Task prompt
What is needed is an exact retyping of each entry, pictures excluded.
*** Opening of Available data ***
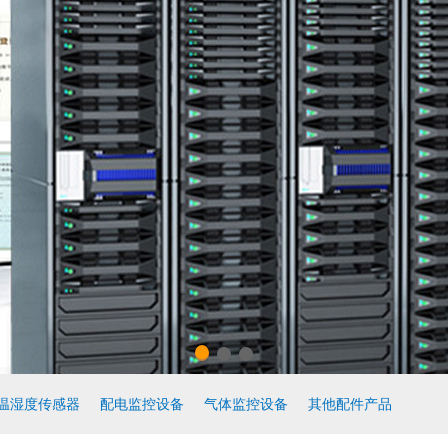
温湿度传感器
配电监控设备
气体监控设备
其他配件产品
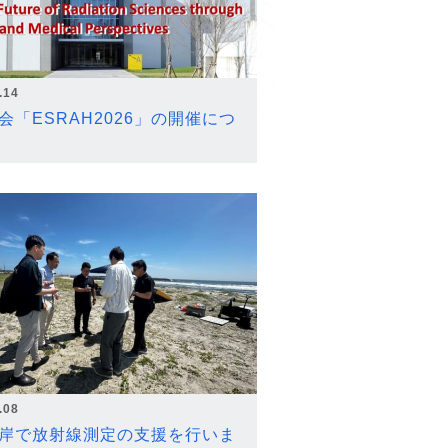
.14
会「ESRAH2026」の開催につ
.08
岸で放射線測定の支援を行いま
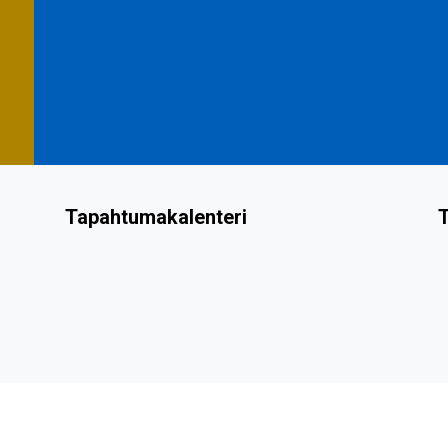
Tapahtumakalenteri
T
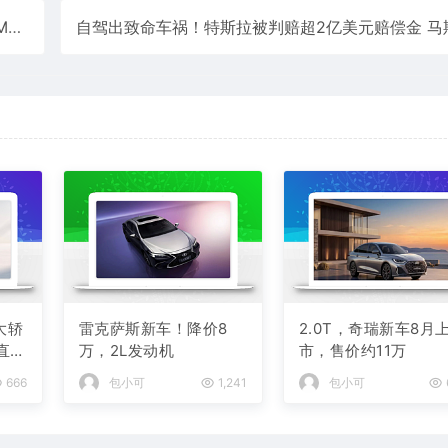
万
大轿
雷克萨斯新车！降价8
2.0T，奇瑞新车8月
 直接
万，2L发动机
市，售价约11万
666
包小可
1,241
包小可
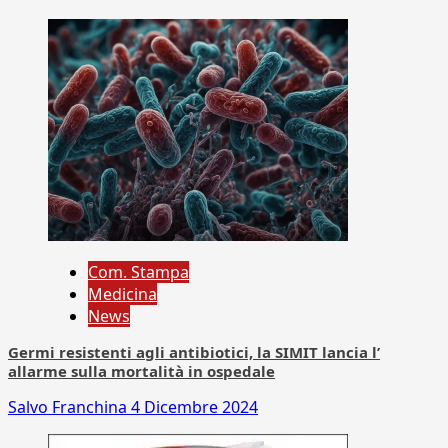
Com. Stampa
Medicina
News
Germi resistenti agli antibiotici, la SIMIT lancia l’
allarme sulla mortalità in ospedale
Salvo Franchina
4 Dicembre 2024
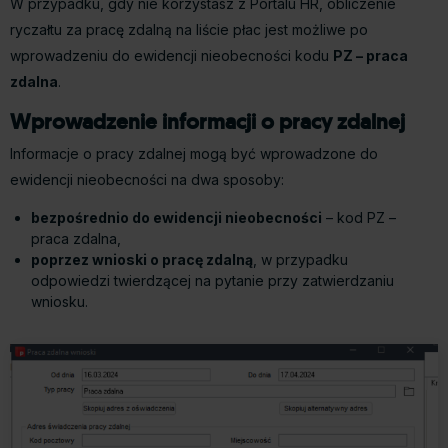
W przypadku, gdy nie korzystasz z Portalu HR, obliczenie
ryczałtu za pracę zdalną na liście płac jest możliwe po
wprowadzeniu do ewidencji nieobecności kodu
PZ – praca
zdalna
.
Wprowadzenie informacji o pracy zdalnej
Informacje o pracy zdalnej mogą być wprowadzone do
ewidencji nieobecności na dwa sposoby:
bezpośrednio do ewidencji nieobecności
– kod PZ –
praca zdalna,
poprzez wnioski o pracę zdalną
, w przypadku
odpowiedzi twierdzącej na pytanie przy zatwierdzaniu
wniosku.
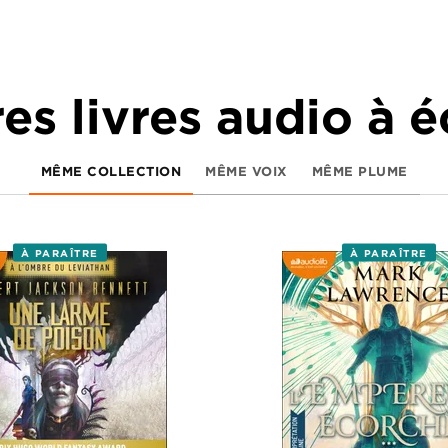
es livres audio à 
MÊME COLLECTION
MÊME VOIX
MÊME PLUME
À PARAÎTRE
À PARAÎTRE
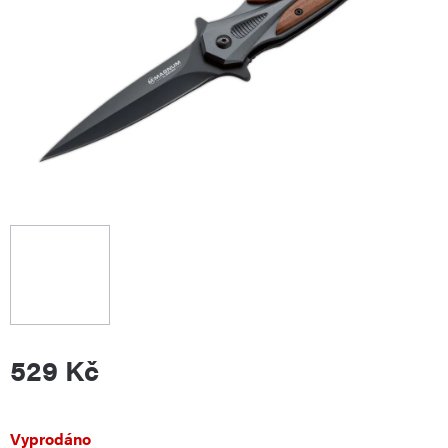
529 Kč
Měrná
Vyprodáno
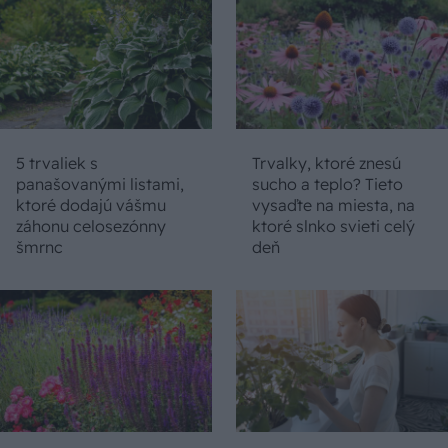
5 trvaliek s
Trvalky, ktoré znesú
panašovanými listami,
sucho a teplo? Tieto
ktoré dodajú vášmu
vysaďte na miesta, na
záhonu celosezónny
ktoré slnko svieti celý
šmrnc
deň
*** Close of Available data ***
Reply to the task
温湿度传感器
配电监控设备
气体监控设备
其他配件产品
.14
会「ESRAH2026」の開催につ
.08
岸で放射線測定の支援を行いま
Tapahtumakalenteri
T
万
大轿
雷克萨斯新车！降价8
2.0T，奇瑞新车8月
 直接
万，2L发动机
市，售价约11万
666
包小可
1,241
包小可
Com. Stampa
Medicina
News
Germi resistenti agli antibiotici, la SIMIT lancia l’
allarme sulla mortalità in ospedale
Salvo Franchina
4 Dicembre 2024
W przypadku, gdy nie korzystasz z Portalu HR, obliczenie
ryczałtu za pracę zdalną na liście płac jest możliwe po
wprowadzeniu do ewidencji nieobecności kodu
PZ – praca
zdalna
.
Wprowadzenie informacji o pracy zdalnej
Informacje o pracy zdalnej mogą być wprowadzone do
ewidencji nieobecności na dwa sposoby:
bezpośrednio do ewidencji nieobecności
– kod PZ –
praca zdalna,
poprzez wnioski o pracę zdalną
, w przypadku
odpowiedzi twierdzącej na pytanie przy zatwierdzaniu
wniosku.
es livres audio à 
MÊME COLLECTION
MÊME VOIX
MÊME PLUME
À PARAÎTRE
À PARAÎTRE
529 Kč
Měrná
Vyprodáno
5 trvaliek s
Trvalky, ktoré znesú
panašovanými listami,
sucho a teplo? Tieto
ktoré dodajú vášmu
vysaďte na miesta, na
záhonu celosezónny
ktoré slnko svieti celý
šmrnc
deň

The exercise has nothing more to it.